Hikma Pharmaceuticals (LON:HIK)
Down 1.5% at 1,494p (£3.3bn) - CEO change and Board appointment - Roland - AMBER/GREEN
Generic drug specialist Hikma Pharmaceuticals is currently the smallest company in the FTSE 100. Today’s CEO departure news has prompted me to take a fresh look at the value that might be on offer in this business after a prolonged decline.
However, I’d imagine the company’s sliding share price and risk of demotion from the blue chip index might have contributed to today’s news that CEO Riad Mashlawi will depart with immediate effect.

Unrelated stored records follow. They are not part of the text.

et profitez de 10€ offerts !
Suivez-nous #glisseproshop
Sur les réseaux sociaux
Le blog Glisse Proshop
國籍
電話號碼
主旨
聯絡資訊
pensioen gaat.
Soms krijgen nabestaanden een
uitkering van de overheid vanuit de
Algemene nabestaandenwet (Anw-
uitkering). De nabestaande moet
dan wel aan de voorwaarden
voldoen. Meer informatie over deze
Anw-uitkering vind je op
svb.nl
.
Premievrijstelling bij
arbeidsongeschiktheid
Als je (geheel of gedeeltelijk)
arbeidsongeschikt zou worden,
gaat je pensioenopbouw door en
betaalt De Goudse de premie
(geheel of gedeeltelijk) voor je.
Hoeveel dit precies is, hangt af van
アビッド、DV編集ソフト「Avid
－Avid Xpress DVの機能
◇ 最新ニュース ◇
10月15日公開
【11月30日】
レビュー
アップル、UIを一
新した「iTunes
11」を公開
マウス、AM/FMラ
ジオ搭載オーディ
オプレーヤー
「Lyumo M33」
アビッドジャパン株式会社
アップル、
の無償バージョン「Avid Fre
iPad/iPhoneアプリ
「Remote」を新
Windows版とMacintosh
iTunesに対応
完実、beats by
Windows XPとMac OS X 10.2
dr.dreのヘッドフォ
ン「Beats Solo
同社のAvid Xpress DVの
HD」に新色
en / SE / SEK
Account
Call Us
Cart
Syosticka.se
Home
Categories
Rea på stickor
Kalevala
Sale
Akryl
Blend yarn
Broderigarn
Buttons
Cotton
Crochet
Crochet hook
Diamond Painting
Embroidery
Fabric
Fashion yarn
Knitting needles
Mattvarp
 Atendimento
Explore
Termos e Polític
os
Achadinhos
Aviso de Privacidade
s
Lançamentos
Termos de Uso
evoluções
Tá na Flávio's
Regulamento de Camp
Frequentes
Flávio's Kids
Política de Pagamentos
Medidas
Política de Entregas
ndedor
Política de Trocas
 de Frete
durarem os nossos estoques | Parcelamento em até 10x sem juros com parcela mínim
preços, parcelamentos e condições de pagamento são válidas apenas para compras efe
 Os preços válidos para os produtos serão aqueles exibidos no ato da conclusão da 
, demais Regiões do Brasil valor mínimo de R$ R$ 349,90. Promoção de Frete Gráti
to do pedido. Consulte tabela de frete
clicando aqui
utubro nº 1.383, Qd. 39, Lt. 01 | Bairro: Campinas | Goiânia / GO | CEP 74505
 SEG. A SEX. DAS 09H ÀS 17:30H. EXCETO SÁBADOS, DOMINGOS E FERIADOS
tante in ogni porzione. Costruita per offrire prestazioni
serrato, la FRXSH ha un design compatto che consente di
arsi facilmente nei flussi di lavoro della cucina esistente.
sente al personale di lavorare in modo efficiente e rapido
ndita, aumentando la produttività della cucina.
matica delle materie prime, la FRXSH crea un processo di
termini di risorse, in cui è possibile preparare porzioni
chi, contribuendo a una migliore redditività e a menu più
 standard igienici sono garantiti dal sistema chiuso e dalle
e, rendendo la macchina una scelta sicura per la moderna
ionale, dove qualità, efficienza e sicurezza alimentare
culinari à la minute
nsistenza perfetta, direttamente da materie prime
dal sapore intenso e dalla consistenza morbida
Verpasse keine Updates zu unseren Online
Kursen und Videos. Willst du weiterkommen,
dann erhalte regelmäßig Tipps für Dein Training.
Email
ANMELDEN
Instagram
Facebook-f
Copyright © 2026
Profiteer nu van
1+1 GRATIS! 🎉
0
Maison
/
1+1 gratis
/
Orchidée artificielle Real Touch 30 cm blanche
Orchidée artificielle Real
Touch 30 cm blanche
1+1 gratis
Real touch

Mr Mashlawi has been CEO since 2023 and was previously the President of the group’s Injectables business. He had been with Hikma since 1990. He appears to be retiring – albeit suddenly – and is thanked today for his many years of service.
Mashlawi will be replaced as CEO by current executive chairman Said Darwazah. He’s a member of the founding Darwazah family, which still has a 27% shareholding in Hikma through its vehicle Darhold.
Darwazah was previously CEO from 2007 until 2018, and again from June 2022 until August 2023 (following the departure of an externally-hired CEO). I would tentatively conclude from this that Hikma has not had a terrific success rate at hiring non-family CEOs.
Outlook
Helpfully, the company has also reiterated its full-year guidance today, confirming that 2025 expectations remain unchanged from the update provided on 6 November:
Group guidance for 2025 remains unchanged from the 6 November 2025 trading update and Hikma will report its 2025 full year results on 26 February 2026.
Checking back, the guidance provided in November was:
2025 revenue growth of 4% to 6%;
2025 adjusted operating profit of $730 to $750m (FY24: $719m).
It’s helpful to know that further downgrades are unlikely, as consensus forecasts have drifted somewhat lower since the summer:

Roland’s view
What caught my eye today was the increasingly modest valuation of this business. Assuming results are in line with 2025 estimates, Hikma shares are now trading on a modest single-digit P/E, with a useful 4%+ dividend yield.
A PEG ratio of 1.0 is another sign of potential value, given the expected return to earnings growth:

A P/E of eight for a well-established business with forecast earnings growth and decent quality metrics doesn’t seem expensive to me:

Generic pharmaceutical companies don’t have the same R&D risks as companies such as AstraZeneca, which are reliant on periodically creating new patent-protected blockbuster drugs. However, the flipside of this is that generics (cheaper copies of patent-expired medicines) are less differentiated.
Companies such as Hikma rely quite heavily on their distribution networks and commercial relationships to support growth. They also run the risk of periodic legal disputes or setbacks when trying to introduce new products.
Hikma has suffered its share of these issues over the years. But the company’s long-term share price chart suggests to me that on a technical view, the current valuation could be well-supported:

Valuation ratios also seem to support my view that some value could be emerging here. As we can see from the history charts on the StockReport, both the P/E and dividend yield are at levels which have proved cheap in the past:

Hikma’s full-year results are due in February and will provide an opportunity for a more in-depth look. I note the StockRank is now quite high, despite a Neutral styling:

I’m going to leave this review here today as a placeholder ahead of the 2025 results. While there’s still a risk that these results will be accompanied by cuts to 2026 expectations, I am tentatively taking an AMBER/GREEN view to reflect my opinion that an opportunity could be emerging here.